Task material »
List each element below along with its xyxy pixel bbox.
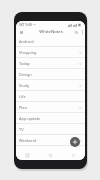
button[interactable]: Recent apps	[16, 151, 39, 160]
staticText: SKT 9:48	[19, 23, 32, 27]
button[interactable]: Android	[16, 36, 85, 46]
button[interactable]: Add note	[70, 137, 80, 147]
button[interactable]: Weekend	[16, 135, 85, 145]
staticText: WhiteNotes	[39, 29, 63, 35]
button[interactable]: Open navigation menu	[17, 28, 25, 36]
staticText: TV	[19, 127, 24, 132]
button[interactable]: App update	[16, 113, 85, 123]
staticText: Life	[19, 94, 26, 99]
button[interactable]: Plan	[16, 102, 85, 112]
staticText: Weekend	[19, 138, 36, 143]
staticText: Today	[19, 61, 30, 66]
staticText: Shopping	[19, 50, 37, 55]
button[interactable]: Search	[72, 28, 80, 36]
button[interactable]: More options	[80, 28, 85, 36]
button[interactable]: Back	[62, 151, 85, 160]
button[interactable]: Shopping	[16, 47, 85, 57]
button[interactable]: Study	[16, 80, 85, 90]
staticText: Study	[19, 83, 30, 88]
button[interactable]: Life	[16, 91, 85, 101]
staticText: App update	[19, 116, 41, 121]
staticText: Android	[19, 39, 34, 44]
button[interactable]: Today	[16, 58, 85, 68]
staticText: Design	[19, 72, 32, 77]
button[interactable]: TV	[16, 124, 85, 134]
button[interactable]: Home	[39, 151, 62, 160]
staticText: Plan	[19, 105, 27, 110]
button[interactable]: Design	[16, 69, 85, 79]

Description of the task » Whenever the word "Weekend" turns up in a line of the listing above, copy the line.

Answer to the problem »
button[interactable]: Weekend	[16, 135, 85, 145]
staticText: Weekend	[19, 138, 36, 143]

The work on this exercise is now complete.